══ Given data ══

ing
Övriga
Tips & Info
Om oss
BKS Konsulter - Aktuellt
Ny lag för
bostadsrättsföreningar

═══
══ Given data ══

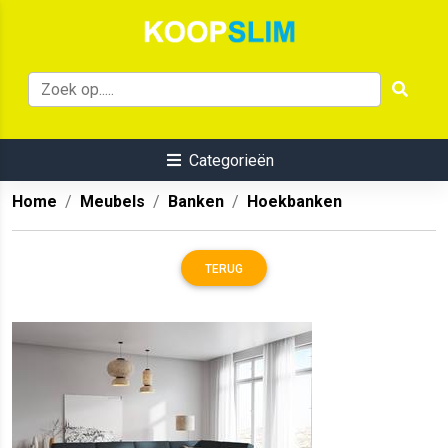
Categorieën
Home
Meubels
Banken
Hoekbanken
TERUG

═══
══ Given data ══

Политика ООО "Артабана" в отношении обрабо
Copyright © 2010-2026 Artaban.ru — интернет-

═══

> Activity
Repeat exactly the lines of the listing above, from the one with "в отношении обрабо" down to the one with "Copyright © 2010-2026"; both of those lines belong in the range.

> Exercise solution
Политика ООО "Артабана" в отношении обрабо
Copyright © 2010-2026 Artaban.ru — интернет-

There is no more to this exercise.